§ **BRIEF**: Go through the data and say how many lines include the string "feed"; return only the figure.

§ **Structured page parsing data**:
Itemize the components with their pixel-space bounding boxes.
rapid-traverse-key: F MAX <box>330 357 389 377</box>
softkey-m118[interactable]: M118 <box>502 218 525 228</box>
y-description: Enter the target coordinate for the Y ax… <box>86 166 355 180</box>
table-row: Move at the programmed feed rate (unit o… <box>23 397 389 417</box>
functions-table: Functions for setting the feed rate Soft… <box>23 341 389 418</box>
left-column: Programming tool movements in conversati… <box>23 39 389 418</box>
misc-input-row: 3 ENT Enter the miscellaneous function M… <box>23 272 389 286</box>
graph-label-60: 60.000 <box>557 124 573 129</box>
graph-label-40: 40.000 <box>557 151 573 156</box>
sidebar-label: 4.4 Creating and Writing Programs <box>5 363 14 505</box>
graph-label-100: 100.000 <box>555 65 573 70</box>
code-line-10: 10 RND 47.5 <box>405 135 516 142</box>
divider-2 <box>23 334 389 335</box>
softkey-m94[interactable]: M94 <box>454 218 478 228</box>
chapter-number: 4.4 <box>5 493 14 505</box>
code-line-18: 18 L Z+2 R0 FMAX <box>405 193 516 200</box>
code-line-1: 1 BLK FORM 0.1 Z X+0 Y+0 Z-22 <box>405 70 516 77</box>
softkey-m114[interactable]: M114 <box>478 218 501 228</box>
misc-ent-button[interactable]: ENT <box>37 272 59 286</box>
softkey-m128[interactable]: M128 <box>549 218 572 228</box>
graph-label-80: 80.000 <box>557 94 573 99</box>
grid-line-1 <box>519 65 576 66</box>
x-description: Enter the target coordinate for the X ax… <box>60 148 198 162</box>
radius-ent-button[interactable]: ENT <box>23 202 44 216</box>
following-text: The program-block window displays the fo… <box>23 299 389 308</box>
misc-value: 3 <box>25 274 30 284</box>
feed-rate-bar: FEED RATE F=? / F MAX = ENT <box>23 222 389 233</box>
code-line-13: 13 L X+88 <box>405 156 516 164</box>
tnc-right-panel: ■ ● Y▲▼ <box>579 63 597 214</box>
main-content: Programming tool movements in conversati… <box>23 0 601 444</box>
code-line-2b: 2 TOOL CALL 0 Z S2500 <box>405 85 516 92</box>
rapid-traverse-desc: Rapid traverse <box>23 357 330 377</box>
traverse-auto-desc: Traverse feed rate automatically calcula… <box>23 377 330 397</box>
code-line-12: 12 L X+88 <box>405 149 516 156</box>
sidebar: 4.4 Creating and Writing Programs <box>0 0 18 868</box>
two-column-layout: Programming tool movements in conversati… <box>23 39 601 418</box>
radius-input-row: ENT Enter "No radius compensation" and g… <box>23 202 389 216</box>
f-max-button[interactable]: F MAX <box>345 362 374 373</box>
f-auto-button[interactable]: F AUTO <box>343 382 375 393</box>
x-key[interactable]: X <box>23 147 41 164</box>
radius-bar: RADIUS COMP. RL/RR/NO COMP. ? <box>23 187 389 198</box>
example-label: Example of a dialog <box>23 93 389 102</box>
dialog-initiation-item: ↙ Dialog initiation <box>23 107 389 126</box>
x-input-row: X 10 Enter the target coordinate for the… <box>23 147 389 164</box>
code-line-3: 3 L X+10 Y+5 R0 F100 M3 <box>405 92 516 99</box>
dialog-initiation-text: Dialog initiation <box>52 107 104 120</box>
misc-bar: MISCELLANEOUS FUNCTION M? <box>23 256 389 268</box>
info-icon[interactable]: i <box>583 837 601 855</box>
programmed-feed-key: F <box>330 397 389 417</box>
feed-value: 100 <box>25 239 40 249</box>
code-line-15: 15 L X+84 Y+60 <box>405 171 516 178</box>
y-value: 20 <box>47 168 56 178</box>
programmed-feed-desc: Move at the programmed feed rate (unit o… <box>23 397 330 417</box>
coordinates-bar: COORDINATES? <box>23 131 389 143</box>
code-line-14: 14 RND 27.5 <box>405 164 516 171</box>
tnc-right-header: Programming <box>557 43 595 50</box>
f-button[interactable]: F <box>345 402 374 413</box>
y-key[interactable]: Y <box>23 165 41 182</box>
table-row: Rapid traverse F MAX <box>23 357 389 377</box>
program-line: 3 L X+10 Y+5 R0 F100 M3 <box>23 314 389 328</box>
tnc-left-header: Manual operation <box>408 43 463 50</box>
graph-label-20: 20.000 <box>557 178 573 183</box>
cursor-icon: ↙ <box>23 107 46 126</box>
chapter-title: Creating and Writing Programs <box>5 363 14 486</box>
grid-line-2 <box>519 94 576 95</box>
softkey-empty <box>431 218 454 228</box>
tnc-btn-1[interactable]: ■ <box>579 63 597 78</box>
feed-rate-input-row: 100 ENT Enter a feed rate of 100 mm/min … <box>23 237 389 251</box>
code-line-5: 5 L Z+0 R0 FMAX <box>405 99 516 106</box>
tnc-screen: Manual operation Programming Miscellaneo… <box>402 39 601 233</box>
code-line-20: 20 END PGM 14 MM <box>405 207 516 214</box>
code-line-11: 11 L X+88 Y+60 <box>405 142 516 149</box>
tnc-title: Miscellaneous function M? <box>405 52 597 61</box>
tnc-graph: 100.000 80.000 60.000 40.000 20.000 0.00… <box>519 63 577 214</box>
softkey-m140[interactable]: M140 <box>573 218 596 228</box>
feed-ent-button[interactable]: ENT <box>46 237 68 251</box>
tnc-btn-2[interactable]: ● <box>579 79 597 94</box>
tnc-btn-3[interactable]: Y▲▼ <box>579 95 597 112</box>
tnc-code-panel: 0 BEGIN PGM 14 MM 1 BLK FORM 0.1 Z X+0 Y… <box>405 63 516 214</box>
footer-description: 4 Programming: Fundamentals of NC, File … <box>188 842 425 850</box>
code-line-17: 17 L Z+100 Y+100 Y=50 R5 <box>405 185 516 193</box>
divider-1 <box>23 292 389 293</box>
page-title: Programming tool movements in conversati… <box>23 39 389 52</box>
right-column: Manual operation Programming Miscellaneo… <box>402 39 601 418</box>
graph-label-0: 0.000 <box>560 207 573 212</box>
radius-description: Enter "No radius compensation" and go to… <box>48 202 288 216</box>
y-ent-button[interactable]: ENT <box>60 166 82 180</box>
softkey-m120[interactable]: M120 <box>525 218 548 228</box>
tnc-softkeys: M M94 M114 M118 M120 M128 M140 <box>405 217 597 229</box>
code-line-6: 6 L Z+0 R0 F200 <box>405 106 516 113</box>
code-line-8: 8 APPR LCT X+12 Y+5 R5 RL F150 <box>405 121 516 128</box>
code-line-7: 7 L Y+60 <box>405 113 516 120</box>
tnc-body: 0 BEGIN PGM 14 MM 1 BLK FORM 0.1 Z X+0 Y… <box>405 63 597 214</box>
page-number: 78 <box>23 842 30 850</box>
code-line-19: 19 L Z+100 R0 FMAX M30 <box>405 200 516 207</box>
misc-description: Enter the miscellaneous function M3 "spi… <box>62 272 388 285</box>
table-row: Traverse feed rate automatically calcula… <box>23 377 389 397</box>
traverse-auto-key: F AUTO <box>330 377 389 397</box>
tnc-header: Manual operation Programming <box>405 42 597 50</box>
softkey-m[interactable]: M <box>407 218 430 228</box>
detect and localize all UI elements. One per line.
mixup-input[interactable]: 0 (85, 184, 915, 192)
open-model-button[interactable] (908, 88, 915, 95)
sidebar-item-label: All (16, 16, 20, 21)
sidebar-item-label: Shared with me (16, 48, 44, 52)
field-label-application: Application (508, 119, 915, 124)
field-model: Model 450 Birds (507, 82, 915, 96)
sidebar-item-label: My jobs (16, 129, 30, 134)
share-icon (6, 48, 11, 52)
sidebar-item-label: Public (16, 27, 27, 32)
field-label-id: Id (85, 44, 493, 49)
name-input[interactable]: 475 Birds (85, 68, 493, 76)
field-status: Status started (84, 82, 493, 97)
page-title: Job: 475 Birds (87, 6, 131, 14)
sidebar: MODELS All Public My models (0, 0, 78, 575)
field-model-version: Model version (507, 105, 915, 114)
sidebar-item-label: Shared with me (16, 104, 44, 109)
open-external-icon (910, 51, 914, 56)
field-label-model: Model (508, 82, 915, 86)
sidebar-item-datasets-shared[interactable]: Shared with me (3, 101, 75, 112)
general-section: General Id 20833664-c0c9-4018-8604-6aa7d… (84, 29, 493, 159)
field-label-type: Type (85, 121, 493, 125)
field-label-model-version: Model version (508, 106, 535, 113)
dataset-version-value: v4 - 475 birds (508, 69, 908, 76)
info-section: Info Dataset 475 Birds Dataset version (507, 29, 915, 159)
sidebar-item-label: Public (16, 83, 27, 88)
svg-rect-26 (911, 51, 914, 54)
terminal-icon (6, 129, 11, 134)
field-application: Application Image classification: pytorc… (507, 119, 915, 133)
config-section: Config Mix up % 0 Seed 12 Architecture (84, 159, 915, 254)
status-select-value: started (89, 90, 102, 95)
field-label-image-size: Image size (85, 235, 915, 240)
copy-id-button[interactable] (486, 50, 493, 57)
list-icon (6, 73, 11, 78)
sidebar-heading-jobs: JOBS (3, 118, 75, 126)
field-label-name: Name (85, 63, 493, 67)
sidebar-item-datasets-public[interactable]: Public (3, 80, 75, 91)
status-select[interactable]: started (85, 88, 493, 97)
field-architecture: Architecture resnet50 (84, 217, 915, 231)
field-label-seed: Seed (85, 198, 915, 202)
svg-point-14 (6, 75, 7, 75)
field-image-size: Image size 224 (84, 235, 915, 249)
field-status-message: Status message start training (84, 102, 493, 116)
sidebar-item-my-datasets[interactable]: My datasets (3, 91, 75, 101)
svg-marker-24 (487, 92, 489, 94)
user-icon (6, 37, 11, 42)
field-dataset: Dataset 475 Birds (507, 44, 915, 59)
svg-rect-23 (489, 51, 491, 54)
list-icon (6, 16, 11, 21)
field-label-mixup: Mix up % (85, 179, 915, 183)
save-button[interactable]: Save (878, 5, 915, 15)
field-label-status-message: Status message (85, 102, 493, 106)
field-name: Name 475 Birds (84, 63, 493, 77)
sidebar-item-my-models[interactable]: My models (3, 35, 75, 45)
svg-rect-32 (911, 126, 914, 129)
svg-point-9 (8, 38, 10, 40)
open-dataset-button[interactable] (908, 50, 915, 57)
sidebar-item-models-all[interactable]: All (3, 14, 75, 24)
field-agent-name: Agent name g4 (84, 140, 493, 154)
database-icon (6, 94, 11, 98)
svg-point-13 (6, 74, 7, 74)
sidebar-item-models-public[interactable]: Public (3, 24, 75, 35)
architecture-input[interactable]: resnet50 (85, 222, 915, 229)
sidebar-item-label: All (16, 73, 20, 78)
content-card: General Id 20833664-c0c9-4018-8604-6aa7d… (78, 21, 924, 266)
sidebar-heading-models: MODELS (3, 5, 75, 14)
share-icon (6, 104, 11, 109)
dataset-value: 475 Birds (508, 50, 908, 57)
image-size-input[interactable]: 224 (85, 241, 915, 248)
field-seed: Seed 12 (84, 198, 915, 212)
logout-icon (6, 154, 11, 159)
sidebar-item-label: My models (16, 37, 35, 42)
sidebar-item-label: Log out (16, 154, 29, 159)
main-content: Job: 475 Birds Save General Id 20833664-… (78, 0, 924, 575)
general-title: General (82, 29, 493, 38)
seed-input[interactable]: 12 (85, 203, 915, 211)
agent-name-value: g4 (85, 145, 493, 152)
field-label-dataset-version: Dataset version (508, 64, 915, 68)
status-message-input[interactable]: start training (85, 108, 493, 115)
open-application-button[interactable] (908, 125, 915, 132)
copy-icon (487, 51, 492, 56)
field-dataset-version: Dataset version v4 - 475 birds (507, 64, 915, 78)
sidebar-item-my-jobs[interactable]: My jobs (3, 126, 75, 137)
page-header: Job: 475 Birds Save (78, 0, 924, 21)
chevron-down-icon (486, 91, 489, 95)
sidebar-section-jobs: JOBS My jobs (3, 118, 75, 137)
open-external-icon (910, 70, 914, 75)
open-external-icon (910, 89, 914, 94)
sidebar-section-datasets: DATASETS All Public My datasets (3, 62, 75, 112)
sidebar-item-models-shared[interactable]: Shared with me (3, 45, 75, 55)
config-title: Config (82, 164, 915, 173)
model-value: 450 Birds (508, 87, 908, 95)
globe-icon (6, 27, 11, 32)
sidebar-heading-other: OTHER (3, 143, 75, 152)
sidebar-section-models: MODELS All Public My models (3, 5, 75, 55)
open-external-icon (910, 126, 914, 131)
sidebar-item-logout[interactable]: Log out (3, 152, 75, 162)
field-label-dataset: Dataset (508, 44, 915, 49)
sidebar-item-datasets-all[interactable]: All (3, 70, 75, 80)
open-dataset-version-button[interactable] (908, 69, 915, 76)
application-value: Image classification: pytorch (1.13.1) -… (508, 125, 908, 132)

§ **WRITTEN RESPONSE**: 10